5. Peggy and Joan, (4.13: Tomorrowland)
This scene, full of small pleasures, takes off when Joan becomes Peggy's safe place on a bad day. “Whatever could be on your mind,” she purrs. – Anne B

4. Don and Peggy hold hands (4.07: The Suitcase)
If actions speak louder than words…if three years of previous build-up lead to one glorious culmination…that is the pinnacle of this episode's (and for that matter, this season's) denouement: never was a simple gesture so fraught with dimensionality of meaning as when Dick Whitman places his hand on top of Peggy Olson's. – Peg4Prez

3. "Open the drawer" (3.11: The Gypsy and the Hobo)
The Don/Betty game changer. Just when you think Don's about to run away with Suzanne, the woman of his dreams, Betty makes it crystal clear that he'll never outrun his past.

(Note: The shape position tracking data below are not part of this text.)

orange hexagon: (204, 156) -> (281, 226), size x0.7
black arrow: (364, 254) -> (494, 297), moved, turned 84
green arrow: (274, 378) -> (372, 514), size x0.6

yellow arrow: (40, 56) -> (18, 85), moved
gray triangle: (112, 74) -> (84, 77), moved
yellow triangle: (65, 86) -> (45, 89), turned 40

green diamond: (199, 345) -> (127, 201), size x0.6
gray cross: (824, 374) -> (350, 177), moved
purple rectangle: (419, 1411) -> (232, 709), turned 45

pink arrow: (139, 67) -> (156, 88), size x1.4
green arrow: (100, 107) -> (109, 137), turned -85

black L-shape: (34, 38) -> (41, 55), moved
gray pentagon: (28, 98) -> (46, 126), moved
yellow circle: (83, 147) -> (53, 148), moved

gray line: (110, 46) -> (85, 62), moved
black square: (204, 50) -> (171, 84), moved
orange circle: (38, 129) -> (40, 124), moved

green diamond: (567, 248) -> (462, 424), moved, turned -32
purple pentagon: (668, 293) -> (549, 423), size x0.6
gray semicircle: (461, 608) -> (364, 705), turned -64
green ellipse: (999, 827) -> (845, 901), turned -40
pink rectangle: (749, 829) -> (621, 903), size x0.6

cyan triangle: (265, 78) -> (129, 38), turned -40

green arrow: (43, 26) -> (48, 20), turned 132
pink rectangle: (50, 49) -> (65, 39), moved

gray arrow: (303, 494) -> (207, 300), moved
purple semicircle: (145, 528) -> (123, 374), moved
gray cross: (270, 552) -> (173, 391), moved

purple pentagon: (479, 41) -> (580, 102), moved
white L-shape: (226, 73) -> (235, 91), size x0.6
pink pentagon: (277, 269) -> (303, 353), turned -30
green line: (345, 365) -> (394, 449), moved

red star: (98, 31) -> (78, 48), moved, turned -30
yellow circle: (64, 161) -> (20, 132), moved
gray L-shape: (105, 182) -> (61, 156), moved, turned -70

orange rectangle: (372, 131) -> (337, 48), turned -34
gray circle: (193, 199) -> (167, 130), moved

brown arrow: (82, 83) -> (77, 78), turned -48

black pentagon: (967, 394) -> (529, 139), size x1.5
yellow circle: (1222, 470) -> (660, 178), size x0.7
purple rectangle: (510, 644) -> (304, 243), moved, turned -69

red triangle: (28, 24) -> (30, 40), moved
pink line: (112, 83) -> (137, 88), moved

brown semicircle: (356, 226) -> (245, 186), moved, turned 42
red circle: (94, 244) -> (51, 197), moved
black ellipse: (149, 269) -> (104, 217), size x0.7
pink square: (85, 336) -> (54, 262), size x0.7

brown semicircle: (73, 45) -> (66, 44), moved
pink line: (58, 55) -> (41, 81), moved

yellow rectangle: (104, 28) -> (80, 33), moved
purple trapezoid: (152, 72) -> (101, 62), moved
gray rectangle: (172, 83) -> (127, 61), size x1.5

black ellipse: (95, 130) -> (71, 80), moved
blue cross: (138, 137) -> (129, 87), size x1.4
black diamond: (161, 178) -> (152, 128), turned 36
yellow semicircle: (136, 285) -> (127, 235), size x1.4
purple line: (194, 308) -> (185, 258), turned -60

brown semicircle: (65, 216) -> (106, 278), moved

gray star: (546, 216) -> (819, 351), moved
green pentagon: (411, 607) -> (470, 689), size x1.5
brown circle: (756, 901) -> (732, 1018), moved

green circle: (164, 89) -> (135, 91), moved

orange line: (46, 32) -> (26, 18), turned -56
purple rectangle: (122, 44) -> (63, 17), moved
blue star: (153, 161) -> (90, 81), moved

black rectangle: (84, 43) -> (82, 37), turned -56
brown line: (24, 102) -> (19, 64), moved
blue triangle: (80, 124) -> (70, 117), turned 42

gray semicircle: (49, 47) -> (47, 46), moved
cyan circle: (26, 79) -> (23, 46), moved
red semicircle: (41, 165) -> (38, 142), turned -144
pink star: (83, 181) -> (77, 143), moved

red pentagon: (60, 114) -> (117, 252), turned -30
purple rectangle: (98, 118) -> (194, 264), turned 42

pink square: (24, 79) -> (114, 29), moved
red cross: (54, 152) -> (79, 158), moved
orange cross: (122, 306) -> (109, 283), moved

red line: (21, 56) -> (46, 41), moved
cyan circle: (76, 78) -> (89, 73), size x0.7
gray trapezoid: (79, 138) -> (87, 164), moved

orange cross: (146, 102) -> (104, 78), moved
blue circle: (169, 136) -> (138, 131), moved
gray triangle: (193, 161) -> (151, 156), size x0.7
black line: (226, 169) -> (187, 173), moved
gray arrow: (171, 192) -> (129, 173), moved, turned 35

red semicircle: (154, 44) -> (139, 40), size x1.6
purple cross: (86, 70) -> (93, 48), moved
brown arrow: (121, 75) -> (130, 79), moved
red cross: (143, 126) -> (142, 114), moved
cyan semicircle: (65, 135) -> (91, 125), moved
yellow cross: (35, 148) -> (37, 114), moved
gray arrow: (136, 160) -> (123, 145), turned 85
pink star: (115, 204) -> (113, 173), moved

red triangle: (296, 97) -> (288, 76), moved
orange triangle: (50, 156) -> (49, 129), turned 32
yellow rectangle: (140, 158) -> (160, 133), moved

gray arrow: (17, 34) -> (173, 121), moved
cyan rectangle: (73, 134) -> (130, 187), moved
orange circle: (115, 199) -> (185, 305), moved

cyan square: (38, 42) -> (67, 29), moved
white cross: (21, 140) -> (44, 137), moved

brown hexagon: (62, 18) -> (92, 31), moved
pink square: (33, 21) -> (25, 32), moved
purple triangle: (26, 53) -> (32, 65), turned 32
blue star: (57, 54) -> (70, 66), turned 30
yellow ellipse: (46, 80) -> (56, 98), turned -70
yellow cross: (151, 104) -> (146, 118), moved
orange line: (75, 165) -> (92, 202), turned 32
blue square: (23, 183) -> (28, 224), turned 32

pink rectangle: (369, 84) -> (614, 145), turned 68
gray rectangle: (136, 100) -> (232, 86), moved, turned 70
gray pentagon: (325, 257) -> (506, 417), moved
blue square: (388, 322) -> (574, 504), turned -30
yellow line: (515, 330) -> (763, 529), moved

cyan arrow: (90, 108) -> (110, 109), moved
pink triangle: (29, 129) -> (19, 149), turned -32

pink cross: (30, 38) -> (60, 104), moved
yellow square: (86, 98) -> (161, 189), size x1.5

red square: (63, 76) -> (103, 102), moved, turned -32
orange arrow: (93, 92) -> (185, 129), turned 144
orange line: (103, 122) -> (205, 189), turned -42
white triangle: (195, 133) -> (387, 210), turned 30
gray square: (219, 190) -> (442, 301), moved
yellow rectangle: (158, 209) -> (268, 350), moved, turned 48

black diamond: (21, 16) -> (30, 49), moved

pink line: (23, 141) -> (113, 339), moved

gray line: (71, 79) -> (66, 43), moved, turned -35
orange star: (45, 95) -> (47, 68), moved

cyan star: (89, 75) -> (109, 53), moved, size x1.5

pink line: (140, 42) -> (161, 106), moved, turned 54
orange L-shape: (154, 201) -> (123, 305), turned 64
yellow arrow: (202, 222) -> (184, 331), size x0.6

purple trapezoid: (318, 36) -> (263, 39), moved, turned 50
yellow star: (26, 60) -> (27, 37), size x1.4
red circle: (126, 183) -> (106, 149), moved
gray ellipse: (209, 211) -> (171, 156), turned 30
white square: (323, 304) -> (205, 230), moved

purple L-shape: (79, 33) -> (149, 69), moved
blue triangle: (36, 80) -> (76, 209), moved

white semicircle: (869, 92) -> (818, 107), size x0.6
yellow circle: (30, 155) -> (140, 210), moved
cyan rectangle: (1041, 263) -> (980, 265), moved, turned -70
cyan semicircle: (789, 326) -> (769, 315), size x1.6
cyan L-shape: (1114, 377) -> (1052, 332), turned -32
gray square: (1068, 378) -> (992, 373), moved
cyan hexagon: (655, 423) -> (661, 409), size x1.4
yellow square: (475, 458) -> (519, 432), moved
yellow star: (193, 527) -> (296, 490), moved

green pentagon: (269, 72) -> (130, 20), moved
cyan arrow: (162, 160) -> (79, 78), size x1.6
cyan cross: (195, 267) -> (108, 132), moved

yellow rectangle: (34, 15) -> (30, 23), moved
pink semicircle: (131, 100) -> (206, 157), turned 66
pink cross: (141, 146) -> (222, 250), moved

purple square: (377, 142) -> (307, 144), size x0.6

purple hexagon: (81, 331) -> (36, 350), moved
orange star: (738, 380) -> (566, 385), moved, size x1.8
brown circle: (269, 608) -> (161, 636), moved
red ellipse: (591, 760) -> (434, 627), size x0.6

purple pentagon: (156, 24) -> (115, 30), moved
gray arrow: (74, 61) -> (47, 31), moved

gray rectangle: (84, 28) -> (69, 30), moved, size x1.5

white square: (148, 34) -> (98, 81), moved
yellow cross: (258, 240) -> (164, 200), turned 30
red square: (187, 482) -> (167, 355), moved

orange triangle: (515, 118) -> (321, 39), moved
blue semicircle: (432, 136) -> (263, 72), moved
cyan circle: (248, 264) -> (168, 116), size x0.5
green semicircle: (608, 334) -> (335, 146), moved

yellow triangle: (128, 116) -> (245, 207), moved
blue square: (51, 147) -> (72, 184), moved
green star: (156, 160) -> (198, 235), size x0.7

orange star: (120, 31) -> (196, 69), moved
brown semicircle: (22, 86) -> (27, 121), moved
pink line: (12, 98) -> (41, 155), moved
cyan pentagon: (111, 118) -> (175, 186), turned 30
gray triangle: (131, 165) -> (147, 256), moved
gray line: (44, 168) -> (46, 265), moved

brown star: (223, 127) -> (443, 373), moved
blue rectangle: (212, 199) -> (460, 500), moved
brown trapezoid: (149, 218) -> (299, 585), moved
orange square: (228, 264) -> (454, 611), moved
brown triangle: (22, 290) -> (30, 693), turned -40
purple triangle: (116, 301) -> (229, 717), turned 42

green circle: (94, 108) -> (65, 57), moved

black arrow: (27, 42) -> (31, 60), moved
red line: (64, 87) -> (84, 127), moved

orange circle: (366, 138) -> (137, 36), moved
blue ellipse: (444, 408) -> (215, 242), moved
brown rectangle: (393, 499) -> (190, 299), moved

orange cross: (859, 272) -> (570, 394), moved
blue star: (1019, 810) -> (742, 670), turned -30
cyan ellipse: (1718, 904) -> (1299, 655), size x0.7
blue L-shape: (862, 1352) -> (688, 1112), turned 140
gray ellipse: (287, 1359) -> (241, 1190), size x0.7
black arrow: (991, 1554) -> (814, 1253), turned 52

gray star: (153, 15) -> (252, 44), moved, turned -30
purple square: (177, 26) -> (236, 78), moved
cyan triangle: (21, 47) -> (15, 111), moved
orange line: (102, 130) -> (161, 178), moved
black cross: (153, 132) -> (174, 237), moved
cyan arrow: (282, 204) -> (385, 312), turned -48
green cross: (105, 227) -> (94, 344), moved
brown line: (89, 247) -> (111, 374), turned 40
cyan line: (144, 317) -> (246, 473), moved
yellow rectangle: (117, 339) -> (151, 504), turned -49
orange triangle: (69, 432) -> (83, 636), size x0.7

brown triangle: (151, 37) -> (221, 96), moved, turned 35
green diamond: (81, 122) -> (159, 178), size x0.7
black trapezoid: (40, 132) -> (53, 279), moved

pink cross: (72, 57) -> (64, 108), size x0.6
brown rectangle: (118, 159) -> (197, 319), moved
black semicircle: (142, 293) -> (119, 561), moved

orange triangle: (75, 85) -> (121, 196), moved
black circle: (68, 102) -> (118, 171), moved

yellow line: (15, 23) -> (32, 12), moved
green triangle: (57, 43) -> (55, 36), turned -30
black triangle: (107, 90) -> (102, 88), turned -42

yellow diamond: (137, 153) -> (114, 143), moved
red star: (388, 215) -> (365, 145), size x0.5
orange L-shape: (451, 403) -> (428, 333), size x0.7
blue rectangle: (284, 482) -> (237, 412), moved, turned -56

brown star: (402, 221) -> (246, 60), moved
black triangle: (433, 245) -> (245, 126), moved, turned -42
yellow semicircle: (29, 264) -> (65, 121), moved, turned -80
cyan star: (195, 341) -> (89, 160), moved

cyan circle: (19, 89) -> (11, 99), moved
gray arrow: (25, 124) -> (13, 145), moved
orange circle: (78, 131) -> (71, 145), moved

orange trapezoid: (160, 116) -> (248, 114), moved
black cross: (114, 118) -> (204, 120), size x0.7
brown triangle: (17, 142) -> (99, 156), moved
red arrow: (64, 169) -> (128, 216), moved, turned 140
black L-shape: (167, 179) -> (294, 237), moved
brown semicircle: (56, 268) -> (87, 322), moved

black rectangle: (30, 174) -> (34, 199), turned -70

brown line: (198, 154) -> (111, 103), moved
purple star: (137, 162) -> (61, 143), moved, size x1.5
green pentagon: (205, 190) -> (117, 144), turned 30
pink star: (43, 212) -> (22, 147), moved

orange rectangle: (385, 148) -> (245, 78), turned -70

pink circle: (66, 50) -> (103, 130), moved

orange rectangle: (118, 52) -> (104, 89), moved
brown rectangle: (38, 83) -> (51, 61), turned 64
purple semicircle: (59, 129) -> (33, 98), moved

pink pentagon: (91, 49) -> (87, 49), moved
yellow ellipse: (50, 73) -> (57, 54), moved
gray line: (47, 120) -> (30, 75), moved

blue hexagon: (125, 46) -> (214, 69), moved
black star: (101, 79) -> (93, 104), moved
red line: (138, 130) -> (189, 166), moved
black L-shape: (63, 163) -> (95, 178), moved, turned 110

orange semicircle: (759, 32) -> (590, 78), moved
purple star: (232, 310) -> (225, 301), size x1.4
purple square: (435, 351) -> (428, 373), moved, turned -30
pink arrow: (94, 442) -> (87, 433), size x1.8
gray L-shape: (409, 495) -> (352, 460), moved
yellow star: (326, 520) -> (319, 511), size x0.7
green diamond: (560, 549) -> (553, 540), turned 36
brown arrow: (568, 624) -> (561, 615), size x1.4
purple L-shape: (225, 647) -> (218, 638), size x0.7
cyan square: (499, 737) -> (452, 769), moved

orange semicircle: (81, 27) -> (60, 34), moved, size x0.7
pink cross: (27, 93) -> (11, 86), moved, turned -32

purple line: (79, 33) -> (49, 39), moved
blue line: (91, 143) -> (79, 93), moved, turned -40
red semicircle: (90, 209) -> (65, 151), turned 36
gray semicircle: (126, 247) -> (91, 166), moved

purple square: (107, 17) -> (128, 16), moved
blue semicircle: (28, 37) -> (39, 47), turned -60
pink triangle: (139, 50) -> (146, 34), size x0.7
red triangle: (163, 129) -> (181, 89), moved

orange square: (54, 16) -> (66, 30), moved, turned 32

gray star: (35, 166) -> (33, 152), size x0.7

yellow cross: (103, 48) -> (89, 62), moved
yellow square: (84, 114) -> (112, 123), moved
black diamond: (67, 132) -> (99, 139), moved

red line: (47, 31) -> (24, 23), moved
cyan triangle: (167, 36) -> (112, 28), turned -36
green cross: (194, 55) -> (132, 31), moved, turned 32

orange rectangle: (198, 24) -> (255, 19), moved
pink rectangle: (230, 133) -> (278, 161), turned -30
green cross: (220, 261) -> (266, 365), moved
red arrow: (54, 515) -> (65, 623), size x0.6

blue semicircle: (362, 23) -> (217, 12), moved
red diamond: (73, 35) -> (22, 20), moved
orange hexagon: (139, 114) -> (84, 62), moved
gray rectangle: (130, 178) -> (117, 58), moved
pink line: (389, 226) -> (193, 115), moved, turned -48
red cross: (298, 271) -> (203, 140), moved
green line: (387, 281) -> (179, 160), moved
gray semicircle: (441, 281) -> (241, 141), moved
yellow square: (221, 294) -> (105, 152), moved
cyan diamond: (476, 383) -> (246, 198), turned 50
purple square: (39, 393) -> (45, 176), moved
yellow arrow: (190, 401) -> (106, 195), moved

It's shocking — in a good way — to see Don suddenly so helpless and small. – Andee Joyce, aka Meowser

2. "I Wanted Other Things" (2.13: Meditations in an Emergency) 
The writers’ words often carry several shades of meaning on Mad Men, and this is one instance. "Well, one day you're there, and then all of a sudden, there's less of you, and you wonder where that part went, if it's living somewhere outside of you, and you keep thinking maybe you'll get it back, and then you realize it's just gone." At first, we wonder if Peggy is talking about the baby, coming as it does on the heels of her confession. Then we understand she’s referring to her own feelings for Pete—she “wanted something different”. And then, a deeper echo of truth—there is a cost to moving forward, and it’s not just giving up a piece of the past. The weight of her words is crushing, almost cruelly made lighter by the tenderness of her touch across Pete’s shoulder as she leaves. – Mitch Virchick

1. Carousel (1.13: The Wheel)
Everybody loves this scene. Don’s pitch leaves the men from Kodak speechless. The scene serves the show, tapping into the right plot points, but what really makes it work isn’t on the screen. It’s our own set of life-shots, inserted into the projector’s circular slide tray, in our mind’s-eye. Brilliant! – SmilerG

Deborah Lipp is the co-owner of Basket of Kisses (hyperlink), whose motto is "smart discussion about smart television." She is the author of six books, including "The Ultimate James Bond Fan Book."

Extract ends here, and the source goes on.